The first thing I did at the Toronto Audiofest—after eating breakfast and attending some business meetings—was visit the Zesto Audio room, where I was hosted by Zesto Audio President and designer George Counnas. I was eager to hear the just-announced Leto Ultra vacuum tube preamplifier ($9995 US), which features—wait for it—tone controls.

For a while, tone controls had a bad rep in the hi-fi world. We were supposed to prefer minimalist, purist designs—and there is something to be said for simple. But, let's face it: I miss tone controls. I think a lot of people do. They're useful. The prospect of a new high-end tube amp that features them has much appeal. Hence my visit.

But let's be clear: These are not your father's tone controls—or your son's, either. Zesto calls it a "presence" control. There is no "bass boost"—indeed, there's no boost at all, at any frequency. What you can do is attenuate the high frequencies gradually, to a variable extent, starting from lower and lower frequencies as you turn the six-position control further counterclockwise.

When the "presence" knob is all the way clockwise, this filter is completely out of the circuit. Turn it up one notch, though—you can do it with a remote control, and the second is remembered from input to input—and the –3dB point is (IIRC) at about 10kHz. At that setting, the effect of the presence control is quite subtle. Turn it up all the way, for a –3dB point around 1kHz, and the effect isn't subtle anymore.

Such a tool would be most usefully deployed on problematic—overly bright—recordings. However, an LP of Ray Brown's Soular Energy, playing on a Transrotor Apollon TMD turntable with a Tri-Planar MK VII U2 9.8 tonearm bearing a Benz Micro Gullwing SLR cartridge, its low-ish output voltage fed into a Zesto Allasso step-up transformer and a Zesto Andros Deluxe tubed phono stage, there was no problem—the sound was good. But if you know this album, you know that Brown occasionally hits a high note hard, to startling effect, and on those notes there's a little bit of distortion.
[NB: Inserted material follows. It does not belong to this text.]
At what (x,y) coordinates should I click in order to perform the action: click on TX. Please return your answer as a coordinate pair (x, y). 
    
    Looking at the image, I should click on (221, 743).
Turning the Leto's "presence control" up a couple of clicks tamed those high notes while having very little effect on the sound otherwise. The effect was similar on Mark Knoffler's guitar solo at the beginning of the live version of Dire Straits' Communiqué, from the album Alchemy.

In certain moods I'd prefer to listen to recordings like these with the presence control out of the system. But—to echo something George Counnas said in our conversation—if I was just relaxing, maybe with a drink, a click or two on the presence control might be just the thing. And there are, of course, albums—and especially early CDs—that need something to have their high ends tamed.

It would be wrong of me to imply that the presence control is all there is to say about the Leto Ultra preamplifier. It is a totally new design, with a whole new circuit. The Leto uses 12DW7 tubes—aka ECC832—in which one half is AX-7 and the other half is AU-7. Headroom was increased at the input and the output, and a new grounding scheme was employed.

Also in the system: Opera Callas Vida loudspeakers in walnut ($11,500 CAD/pair); Zesto Eros 300 class-A monoblocks ($27,000 CAD/pair), HRX racks and isolation bases, and all-Cardas cabling.

RH's picture

This system surprised me. I hadn't heard those Opera speakers before but they sounded terrific on some jazz. Super clear and present drum kit, sparkling cymbals, and sax with great tone and clarity. Had a very "live" feel to the presentation.